« Un pensionnat ? »

« C'est la procédure habituelle pour toute école magique de niveau international » indiqua Nura alors qu'il ouvrait le placard pour permettre à Cass de voir les futons rangés proprement sur les étagères. « Généralement, nos élèves viennent de tout le pays, et les problèmes de logistique sont déjà un cauchemar pour la rentrée, alors nous préférons simplifier les choses. »

La tenancière n'en fit pas moins la grimace.

« Je ne sais pas si ça vous a échappé, mais Hiro a sept ans. À cet âge... »

Le professeur à lunettes laissa son regard se porter ailleurs dans le couloir, là où le gamin hypnotisé contemplait un bonsaï bleu électrique qui tournait lentement sur sa propre tige.

« Nous en sommes conscients, Long-san. Voilà pourquoi le pensionnat n'est ouvert qu'aux étudiants de onze ans et plus. Pour les classes plus petites, nous avons recours à des pétrels apprivoisés. »

« Des quoi ? » lâcha la femme, l'œil vitreux.

« Des pétrels » répéta Nura. « Des oiseaux, mais version géante. Assez grands pour porter un enfant sur leur dos, du moment que celui-ci n'est pas trop lourd. Ça et le fait que nous disposons d'une nuée tout de même limitée rend le pensionnat obligatoire pour les grandes classes, sinon ils n'auraient qu'à prendre un pétrel pour retourner à la maison chaque jour. »

Cass laissa l'information couler lentement tout au fond de son cerveau. Puis tout aussi lentement, elle leva la main pour se masser l'arête du nez.

« D'accord » souffla-t-elle, tout en se demandant pourquoi elle se permettait encore d'être surprise par des oiseaux démesurés après la révélation que sa sœur n'avait jamais été humaine. « Et ils supportent bien de traverser l'océan chaque matin et soir, vos piafs ? Parce qu'aux dernières nouvelles, j'habite à San Fransokyo. En Amérique. »

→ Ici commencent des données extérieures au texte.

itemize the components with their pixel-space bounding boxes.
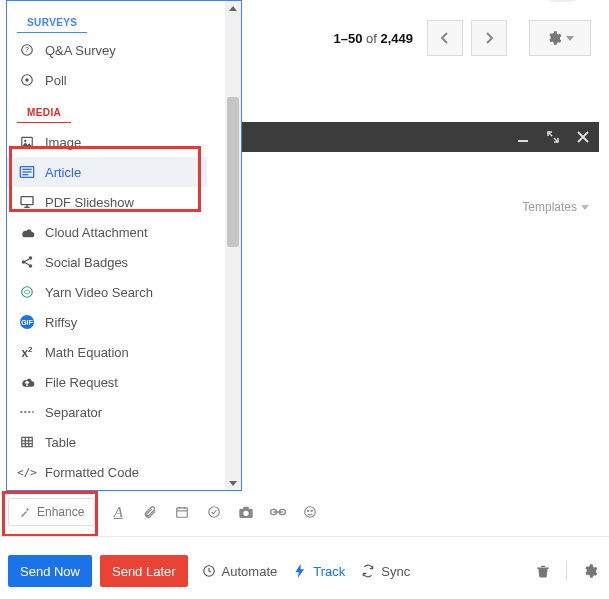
scroll-up-button[interactable] xyxy=(225,1,241,15)
svg-point-5 xyxy=(24,140,26,142)
svg-point-16 xyxy=(22,287,33,298)
menu-item-qa-survey[interactable]: ? Q&A Survey xyxy=(7,35,207,65)
menu-item-truncated xyxy=(17,1,231,11)
menu-item-image[interactable]: Image xyxy=(7,127,207,157)
sync-button[interactable]: Sync xyxy=(361,564,410,579)
minimize-icon xyxy=(517,131,529,143)
bolt-icon xyxy=(293,564,307,578)
track-label: Track xyxy=(313,564,345,579)
emoji-button[interactable] xyxy=(301,503,319,521)
svg-rect-32 xyxy=(177,508,188,517)
send-later-label: Send Later xyxy=(112,564,176,579)
enhance-button[interactable]: Enhance xyxy=(8,498,95,526)
check-circle-icon xyxy=(207,505,221,519)
prev-page-button[interactable] xyxy=(427,20,463,56)
task-button[interactable] xyxy=(205,503,223,521)
templates-label: Templates xyxy=(522,200,577,214)
menu-item-pdf-slideshow[interactable]: PDF Slideshow xyxy=(7,187,207,217)
page-info: 1–50 of 2,449 xyxy=(333,31,413,46)
menu-item-crowdcast[interactable]: Crowdcast xyxy=(7,487,207,490)
table-icon xyxy=(19,434,35,450)
riffsy-icon: GIF xyxy=(19,314,35,330)
menu-item-cloud-attachment[interactable]: Cloud Attachment xyxy=(7,217,207,247)
menu-item-label: Math Equation xyxy=(45,345,129,360)
close-icon xyxy=(577,131,589,143)
compose-titlebar xyxy=(242,122,599,152)
menu-item-file-request[interactable]: File Request xyxy=(7,367,207,397)
yarn-icon xyxy=(19,284,35,300)
menu-item-yarn-video[interactable]: Yarn Video Search xyxy=(7,277,207,307)
sync-label: Sync xyxy=(381,564,410,579)
menu-item-label: Yarn Video Search xyxy=(45,285,153,300)
text-format-button[interactable]: A xyxy=(109,503,127,521)
menu-item-label: Table xyxy=(45,435,76,450)
sync-icon xyxy=(361,564,375,578)
svg-text:?: ? xyxy=(25,46,29,53)
svg-point-43 xyxy=(308,510,309,511)
svg-rect-10 xyxy=(21,197,33,205)
trash-icon xyxy=(536,563,550,579)
separator-icon xyxy=(19,404,35,420)
menu-item-article[interactable]: Article xyxy=(7,157,207,187)
link-button[interactable] xyxy=(269,503,287,521)
track-button[interactable]: Track xyxy=(293,564,345,579)
menu-item-label: Riffsy xyxy=(45,315,77,330)
svg-point-42 xyxy=(305,507,316,518)
next-page-button[interactable] xyxy=(471,20,507,56)
compose-toolbar: Enhance A xyxy=(8,498,319,526)
clock-icon xyxy=(202,564,216,578)
settings-button[interactable] xyxy=(529,20,591,56)
expand-icon xyxy=(547,131,559,143)
svg-point-36 xyxy=(209,507,220,518)
minimize-button[interactable] xyxy=(515,129,531,145)
svg-rect-18 xyxy=(22,437,33,446)
chevron-left-icon xyxy=(440,32,450,44)
gear-icon xyxy=(546,30,562,46)
menu-item-riffsy[interactable]: GIF Riffsy xyxy=(7,307,207,337)
math-icon: x2 xyxy=(19,344,35,360)
menu-item-label: Cloud Attachment xyxy=(45,225,148,240)
scroll-down-button[interactable] xyxy=(225,476,241,490)
monitor-icon xyxy=(19,194,35,210)
menu-item-poll[interactable]: Poll xyxy=(7,65,207,95)
menu-item-math[interactable]: x2 Math Equation xyxy=(7,337,207,367)
menu-item-label: File Request xyxy=(45,375,118,390)
svg-point-44 xyxy=(312,510,313,511)
automate-button[interactable]: Automate xyxy=(202,564,278,579)
menu-item-label: Q&A Survey xyxy=(45,43,116,58)
templates-dropdown[interactable]: Templates xyxy=(522,200,589,214)
link-icon xyxy=(270,507,286,517)
action-bar: Send Now Send Later Automate Track Sync xyxy=(8,555,599,587)
menu-item-label: Article xyxy=(45,165,81,180)
smile-icon xyxy=(303,505,317,519)
compose-settings-button[interactable] xyxy=(581,562,599,580)
send-now-button[interactable]: Send Now xyxy=(8,555,92,587)
menu-section-surveys: SURVEYS xyxy=(17,13,87,33)
poll-icon xyxy=(19,72,35,88)
menu-item-label: Poll xyxy=(45,73,67,88)
divider xyxy=(566,561,567,581)
camera-button[interactable] xyxy=(237,503,255,521)
scrollbar-thumb[interactable] xyxy=(227,97,239,247)
delete-button[interactable] xyxy=(534,562,552,580)
attach-button[interactable] xyxy=(141,503,159,521)
close-button[interactable] xyxy=(575,129,591,145)
menu-item-table[interactable]: Table xyxy=(7,427,207,457)
page-range: 1–50 xyxy=(333,31,362,46)
expand-button[interactable] xyxy=(545,129,561,145)
calendar-button[interactable] xyxy=(173,503,191,521)
share-icon xyxy=(19,254,35,270)
menu-item-label: Separator xyxy=(45,405,102,420)
calendar-icon xyxy=(175,505,189,519)
scrollbar-track[interactable] xyxy=(225,1,241,490)
article-icon xyxy=(19,164,35,180)
svg-point-3 xyxy=(25,78,29,82)
enhance-label: Enhance xyxy=(37,505,84,519)
send-now-label: Send Now xyxy=(20,564,80,579)
menu-section-media: MEDIA xyxy=(17,103,71,123)
menu-item-separator[interactable]: Separator xyxy=(7,397,207,427)
menu-item-social-badges[interactable]: Social Badges xyxy=(7,247,207,277)
send-later-button[interactable]: Send Later xyxy=(100,555,188,587)
menu-item-label: Image xyxy=(45,135,81,150)
menu-item-code[interactable]: </> Formatted Code xyxy=(7,457,207,487)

Ah. Grimace sur le visage du professeur.

« Certes. Les ressortissants de San Fransokyo ont constitué un beau casse-tête lorsque le Bureau les a déclarés éligibles pour une éducation ici. En fin de compte, nous avons opté pour un compromis. Avez-vous un souci avec les familles d'accueil, Long-san ? »

Cass battit des paupières.

« Heum… Non, pas vraiment. Mes parents étaient une famille d'accueil pour ma sœur, jusqu'à ce qu'ils décident de l'adopter. »

Nura eut un petit sourire.

« Votre sœur a eu beaucoup de chance, semble-t-il. Voilà ce que propose notre charte : si Hiro est placé dans une famille vivant au Japon, nous pourrons lui appliquer la procédure standard durant la semaine, mais il passera le week-end et les vacances chez vous. À moins que vous n'ayez de la famille dans le pays ? Ce serait encore mieux. »

Rien que penser à cette perspective réveilla illico la femme des cavernes tapie au fin fond de la tenancière.

« Ce grand malade n'approchera pas Hiro à moins de quinze kilomètres ! » faillit-elle crier, se retenant de justesse afin de ne pas alerter les garçons.

« Des désaccords entre vous ? » demanda aimablement le professeur.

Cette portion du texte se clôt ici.